### Regressões Multiplas

Exemplo (1) Modelando uma regressão multipla para entender como diferentes variáveis afetam os preços de casas nos EUA.

Features:
- **price** - The last price the house was sold for
- **num_bed** - The number of bedrooms
- **num_bath** - The number of bathrooms (fractions mean the house has a toilet-only or shower/bathtub-only bathroom)
- **size_house** (includes basement) - The size of the house
- **size_lot** - The size of the lot
- **num_floors** - The number of floors
- **is_waterfront** - Whether or not the house is a waterfront house (0 means it is not a waterfront house whereas 1 means that it is a waterfront house)
- **condition** - How worn out the house is.
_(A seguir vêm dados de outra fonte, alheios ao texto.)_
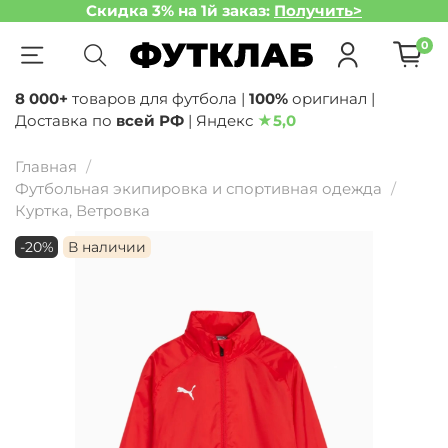
Скидка 3% на 1й заказ:
Получить>
0
8 000+
товаров для футбола |
100%
оригинал |
Доставка по
всей РФ
| Яндекс
★
5,0
Главная
Футбольная экипировка и спортивная одежда
Куртка, Ветровка
-20%
В наличии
Ranges from 1 (needs repairs all over the place) to 5 (the house is very well maintained)
- **size_basement** - The size of the basement
- **year_built** - The year the house was built
- **renovation_date** - The year the house was renovated for the last time. 0 means the house has never been renovated
- **zip** - The zip code
- **latitude** - Latitude
- **longitude** - Longitude
- **avg_size_neighbor_houses** - The average house size of the neighbors
- **avg_size_neighbor_lot** - The average lot size of the neighbors

In [2]:
import pandas as pd
import numpy as np
import statsmodels.formula.api as smf
import matplotlib.pyplot as plt
import seaborn as sns
from scipy import stats
from sklearn import linear_model
from sklearn.metrics import mean_squared_error, r2_score

import warnings
warnings.filterwarnings("ignore")

%matplotlib inline
%config InlineBackend.figure_formats=['svg']

In [None]:
df = pd.read_csv('house_sales.csv')

In [None]:
df.describe()

In [None]:
corrmat = df[['price','size_house','num_bath','size_house','size_lot','num_floors','is_waterfront','year_built','latitude','longitude','avg_size_neighbor_houses','avg_size_neighbor_lot']].corr()
cols = corrmat.nlargest(10, 'price')['price'].index
cm = np.corrcoef(df[cols].values.T)
sns.set(font_scale=1.15)
f, ax = plt.subplots(figsize=(12, 9))
hm = sns.heatmap(cm, cbar=True, annot=True, square=True, fmt='.2f', annot_kws={'size': 10}, yticklabels=cols.values, xticklabels=cols.values)

In [None]:
from IPython.display import Image
Image(filename=r'img\houses_tableau.jpg')

In [None]:
function1 = '''
price ~ 
 + size_house
 + num_bath
 + size_house
 + size_lot
 + num_floors
 + is_waterfront
 + year_built
 + latitude
 + longitude
 + avg_size_neighbor_houses
 + avg_size_neighbor_lot
'''

model1 = smf.ols(function1, df).fit()
print(model1.summary2())